PERPETUAL NOMINEES LIMITED (ACN 000 733 700)

Second Respondent

JUDGES:

JACOBSON, GORDON & ROBERTSON JJ

DATE OF ORDER:

2 JULY 2013

WHERE MADE:

SYDNEY

THE COURT ORDERS THAT:

1.    Paragraph 2 of the orders made on 28 May 2013 be varied, nunc pro tunc, by inserting before the words “be set aside” the words “, except Order 5a,”.

2.    The First Defendant (Wellington) pay the Appellant (ASIC) its costs of the proceedings at first instance subject to paragraph 5a of the orders made by Jagot J on 17 October 2012.

3.    Wellington pay ASIC’s costs of the appeal.

4.    Wellington not be entitled to be indemnified out of the assets of the Fund in respect of either the orders as to costs at paragraphs 2 and 3 above or Wellington’s own costs of and in respect of these proceedings, unless it obtains the consent of the unit holders in the Premium Income Fund (ARSN 090 687 577).

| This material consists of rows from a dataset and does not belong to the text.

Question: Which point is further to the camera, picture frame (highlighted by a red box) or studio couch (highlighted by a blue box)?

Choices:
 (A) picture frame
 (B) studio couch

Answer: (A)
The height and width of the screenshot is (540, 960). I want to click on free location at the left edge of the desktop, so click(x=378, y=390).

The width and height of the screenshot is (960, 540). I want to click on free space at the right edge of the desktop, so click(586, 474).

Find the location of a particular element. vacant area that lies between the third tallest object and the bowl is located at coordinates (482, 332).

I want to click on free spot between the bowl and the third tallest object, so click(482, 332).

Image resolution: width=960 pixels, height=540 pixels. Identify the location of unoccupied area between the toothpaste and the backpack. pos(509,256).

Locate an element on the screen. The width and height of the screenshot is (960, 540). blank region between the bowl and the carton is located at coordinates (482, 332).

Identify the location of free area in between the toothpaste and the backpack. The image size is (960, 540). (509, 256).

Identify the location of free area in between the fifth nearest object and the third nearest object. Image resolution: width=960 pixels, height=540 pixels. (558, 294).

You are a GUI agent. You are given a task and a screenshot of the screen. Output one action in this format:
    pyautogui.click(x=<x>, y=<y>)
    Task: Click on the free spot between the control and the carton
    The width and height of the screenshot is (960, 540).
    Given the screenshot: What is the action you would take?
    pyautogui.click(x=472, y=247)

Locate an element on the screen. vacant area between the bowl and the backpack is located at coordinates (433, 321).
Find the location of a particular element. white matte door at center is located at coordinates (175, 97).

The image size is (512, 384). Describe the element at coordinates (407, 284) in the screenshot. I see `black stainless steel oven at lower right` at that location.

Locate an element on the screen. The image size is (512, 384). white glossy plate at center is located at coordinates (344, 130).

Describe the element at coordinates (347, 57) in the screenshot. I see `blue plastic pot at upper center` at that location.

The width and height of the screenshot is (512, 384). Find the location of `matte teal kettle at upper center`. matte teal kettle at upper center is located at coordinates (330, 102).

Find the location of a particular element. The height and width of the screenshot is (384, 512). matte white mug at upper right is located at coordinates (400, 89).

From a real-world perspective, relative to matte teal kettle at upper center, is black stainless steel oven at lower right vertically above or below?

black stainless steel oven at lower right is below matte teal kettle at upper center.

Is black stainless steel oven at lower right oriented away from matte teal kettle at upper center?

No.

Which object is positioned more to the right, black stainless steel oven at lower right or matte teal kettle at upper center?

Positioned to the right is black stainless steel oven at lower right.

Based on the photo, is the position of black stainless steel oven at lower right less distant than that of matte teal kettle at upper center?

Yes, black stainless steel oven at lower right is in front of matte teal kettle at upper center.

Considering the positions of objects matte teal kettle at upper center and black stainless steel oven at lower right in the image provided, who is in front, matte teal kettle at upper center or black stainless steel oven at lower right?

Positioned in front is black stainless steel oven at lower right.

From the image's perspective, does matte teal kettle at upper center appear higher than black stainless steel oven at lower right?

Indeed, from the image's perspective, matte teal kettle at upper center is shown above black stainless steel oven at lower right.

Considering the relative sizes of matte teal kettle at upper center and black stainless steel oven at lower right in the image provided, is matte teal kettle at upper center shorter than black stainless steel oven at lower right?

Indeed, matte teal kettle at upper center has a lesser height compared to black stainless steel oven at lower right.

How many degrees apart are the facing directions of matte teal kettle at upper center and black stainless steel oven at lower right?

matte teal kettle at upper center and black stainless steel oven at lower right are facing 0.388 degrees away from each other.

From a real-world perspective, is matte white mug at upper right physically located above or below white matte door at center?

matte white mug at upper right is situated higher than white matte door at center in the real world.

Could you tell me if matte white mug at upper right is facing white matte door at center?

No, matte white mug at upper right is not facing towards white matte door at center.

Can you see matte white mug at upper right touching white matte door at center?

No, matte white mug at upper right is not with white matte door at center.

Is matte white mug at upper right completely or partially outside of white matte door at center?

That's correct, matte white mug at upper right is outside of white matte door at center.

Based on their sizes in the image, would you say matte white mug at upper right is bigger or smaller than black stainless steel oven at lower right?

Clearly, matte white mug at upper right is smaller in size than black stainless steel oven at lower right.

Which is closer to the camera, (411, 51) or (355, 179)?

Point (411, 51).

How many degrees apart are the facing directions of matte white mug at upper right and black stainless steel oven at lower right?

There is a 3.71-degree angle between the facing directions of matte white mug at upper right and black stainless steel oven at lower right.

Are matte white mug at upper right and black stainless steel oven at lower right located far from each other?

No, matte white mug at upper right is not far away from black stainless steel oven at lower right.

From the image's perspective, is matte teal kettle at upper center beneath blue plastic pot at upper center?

Note:    Entry of orders is dealt with in Rule 39.32 of the Federal Court Rules 2011 (Cth).

IN THE FEDERAL COURT OF AUSTRALIA

NEW SOUTH WALES DISTRICT REGISTRY

GENERAL DIVISION

NSD 1761 of 2012

ON APPEAL FROM THE FEDERAL COURT OF AUSTRALIA

BETWEEN:

AUSTRALIAN SECURITIES AND INVESTMENTS COMMISSION

Appellant

AND:

WELLINGTON CAPITAL LIMITED (ACN 114 248 458)

First Respondent

PERPETUAL NOMINEES LIMITED (ACN 000 733 700)

Second Respondent

JUDGES:

JACOBSON, GORDON & ROBERTSON JJ

DATE:

2 JULY 2013

PLACE:

SYDNEY

REASONS FOR JUDGMENT

THE COURT:

introduction

1    These reasons address the question of costs after the decision of the Full Court in Australian Securities and Investments Commission v Wellington Capital Limited [2013] FCAFC 52 (the Full Court Decision).

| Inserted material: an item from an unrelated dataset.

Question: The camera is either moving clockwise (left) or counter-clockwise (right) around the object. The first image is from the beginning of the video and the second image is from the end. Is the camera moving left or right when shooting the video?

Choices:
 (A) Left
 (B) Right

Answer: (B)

2    The Appellant, ASIC, seeks the following orders:

1.    the First Defendant, Wellington, pay ASIC’s costs of the proceedings subject to Order 5a of the trial judge of 15 November 2012 (that ASIC pay Wellington’s costs of and in connection with paragraph 2 of the originating process filed on 11 October 2012 on an indemnity basis) (the Trial Costs);

2.    Wellington pay ASIC’s costs of the appeal (the Appeal Costs); and

3.    unless Wellington obtains the consent of the unit holders, it not be entitled to be indemnified out of the assets of the Premium Income Fund (ARSN 090 687 577) (the Fund) in respect of any orders as to the costs in these proceedings and Wellington’s own costs of and in respect of these proceedings.

3    Wellington consents to an order that it pay ASIC’s Trial Costs and Appeal Costs. Wellington opposes proposed Order 3. Wellington submits that it should be entitled to indemnification out of the assets of the Fund for the Trial Costs and the Appeal Costs.

4    For the reasons that follow, we would make an order that unless Wellington obtains the consent of the unit holders, it not be entitled to be indemnified out of the assets of the Fund in respect of the Trial Costs and the Appeal Costs.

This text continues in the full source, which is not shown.